Quand je traduis, donc, quand vous traduisez, l'essentiel est dans la déflagration et le repli. Vous traduisez la phrase, certes, mais surtout vous traduisez avec la puissance des centaines de milliers de mots qui la portent. Vous traduisez l'instant dans le mouvement, le détail dans le tout, la lettre dans l'esprit dans la voix dans le corps.
Traduire, c'est mourir. C'est décéder dans sa langue pour mieux, une fois côtoyés les vers qui rongent et nourrissent ce lieu faussement commun qu'est le langage, renaître, revenir, sans ruse ni rouerie (la trouvaille est souvent rouillée, la bonne idée bancale), et profiter de cette décharge, de ce flux, de ce sentiment de puissance et d'échec qui seul permet de ne pas capituler.
Le texte que vous traduisez n'a ni prévu ni interdit sa transformation.
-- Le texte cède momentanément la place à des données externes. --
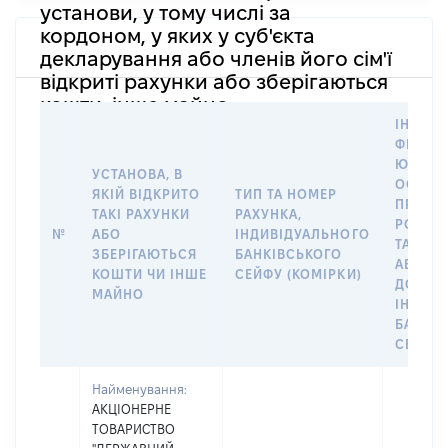
установи, у тому числі за
кордоном, у яких у суб'єкта
декларування або членів його сім'ї
відкриті рахунки або зберігаються
кошти, інше майно
ІНФОР
ФІЗИЧН
ЮРИДИ
УСТАНОВА, В
ОСОБУ,
ЯКІЙ ВІДКРИТО
ТИП ТА НОМЕР
ПРАВО
ТАКІ РАХУНКИ
РАХУНКА,
РОЗПО
№
АБО
ІНДИВІДУАЛЬНОГО
ТАКИМ
ЗБЕРІГАЮТЬСЯ
БАНКІВСЬКОГО
АБО М
КОШТИ ЧИ ІНШЕ
СЕЙФУ (КОМІРКИ)
ДО
МАЙНО
ІНДИВ
БАНКІ
СЕЙФУ 
Найменування:
АКЦІОНЕРНЕ
ТОВАРИСТВО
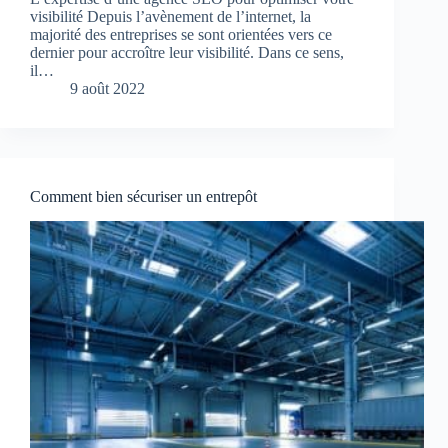
visibilité Depuis l’avènement de l’internet, la
majorité des entreprises se sont orientées vers ce
dernier pour accroître leur visibilité. Dans ce sens,
il…
9 août 2022
Comment bien sécuriser un entrepôt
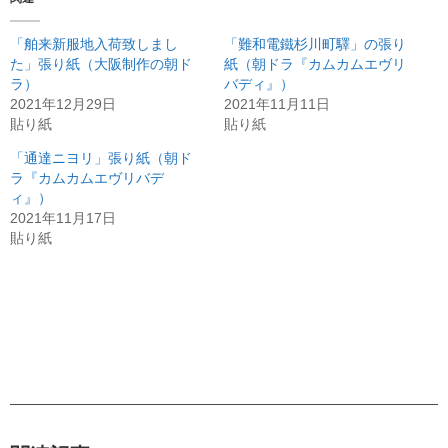
「舶来新服地入荷致しまし
「難和電鐵杉川町驛」の張り
た」張り紙（大阪制作の朝ド
紙（朝ドラ『カムカムエヴリ
ラ）
バディ』）
2021年12月29日
2021年11月11日
貼り紙
貼り紙
「通達ニヨリ」張り紙（朝ド
ラ『カムカムエヴリバデ
ィ』）
2021年11月17日
貼り紙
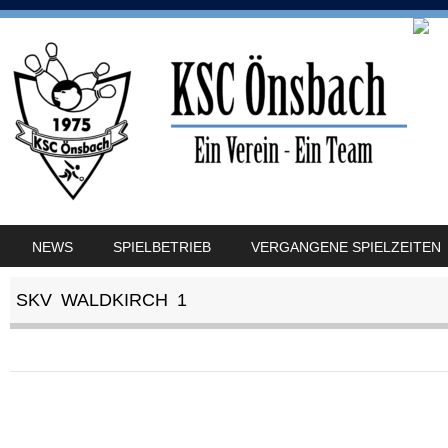
SKIP TO CONTENT
NEWS
SPIELBETRIEB
VERGANGENE SPIELZEITEN
MENU
SKV WALDKIRCH 1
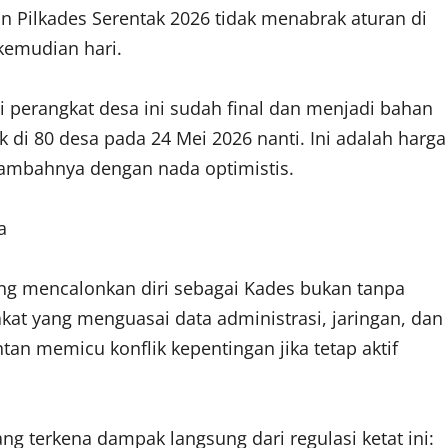
n Pilkades Serentak 2026 tidak menabrak aturan di
kemudian hari.
perangkat desa ini sudah final dan menjadi bahan
 di 80 desa pada 24 Mei 2026 nanti. Ini adalah harga
ambahnya dengan nada optimistis.
a
ng mencalonkan diri sebagai Kades bukan tanpa
akat yang menguasai data administrasi, jaringan, dan
tan memicu konflik kepentingan jika tetap aktif
ang terkena dampak langsung dari regulasi ketat ini:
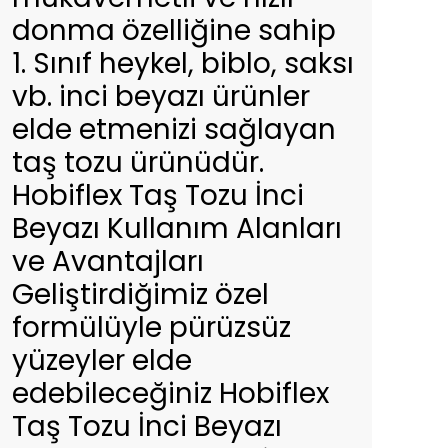
donma özelliğine sahip
1. Sınıf heykel, biblo, saksı
vb. inci beyazı ürünler
elde etmenizi sağlayan
taş tozu ürünüdür.
Hobiflex Taş Tozu İnci
Beyazı Kullanım Alanları
ve Avantajları
Geliştirdiğimiz özel
formülüyle pürüzsüz
yüzeyler elde
edebileceğiniz Hobiflex
Taş Tozu İnci Beyazı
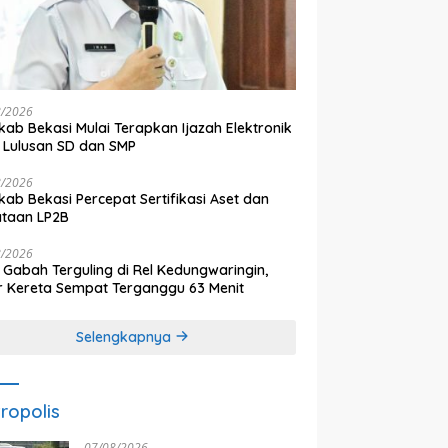
8/2026
ab Bekasi Mulai Terapkan Ijazah Elektronik
 Lulusan SD dan SMP
8/2026
ab Bekasi Percepat Sertifikasi Aset dan
ataan LP2B
8/2026
 Gabah Terguling di Rel Kedungwaringin,
r Kereta Sempat Terganggu 63 Menit
Selengkapnya
ropolis
07/08/2026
Il l'a juste rendue possible en étant si singulier, si hachuré, si démantibulé que vous ne pourrez en mimer l'épilepsie qu'en acceptant d'en sucer les symptomes.
On traduit, à force d'âge et de coups, à même l'âtre et la forge de la jouvence; car tout à chaque fois revit et recommence, on voit monter la langue depuis sa gangue enfouie et sourde, elle bataille et sourit, grimace et fuit, elle devient l'entrelangue immédiate de notre possibilité d'existence. A n'être que langue, on devient lèvre, trachée, poumon, on tient le souffle, on côtoie la cadence. Traduire est dangereux: ça vous bégaie, vous tait, ça fait de vous l'éternel idiot faulknérien. Mais c'est bien. C'est ce que vous vouliez, depuis le début, depuis le balbutiement: non pas parler la langue sans feu, mais brûler dans l'eau même du langage. Traduire vous met à genoux, et du coup, la terre le sol la boue sont des paysages plus proches. This is not an exercice. I repeat: this is not an exercice.
Toucher à la langue, autrement dire traduire, nous désaxe. Accepter, rechercher, désirer ce désaxement exige de l'instinct, de la technique. Il exige surtout ceci: arrêter de se croire soi. Langage souvent dérange. Traduire, ce n'est pas être bois et se croire violon (thanks Rimbaud) mais s'imaginer, se rêver, archet, archet de chair.
Traduire, c'est mourir. Mais pas d'ennui. Mais sans fin. De plaisir. C'est donc ne pas mourir. Le soi s'y perd, crève, pffuiit, ballon sot que rien ne retenait – on ne le regrettera pas. On peut vivre enfin dans le nous, s'y croire légion, nager à même le texte qui n'est que vagues, formes, saignées. Voyez comme c'est facile. Prenez l'égo, trouez-le – puis, vaincu heureux, écoutez le vent.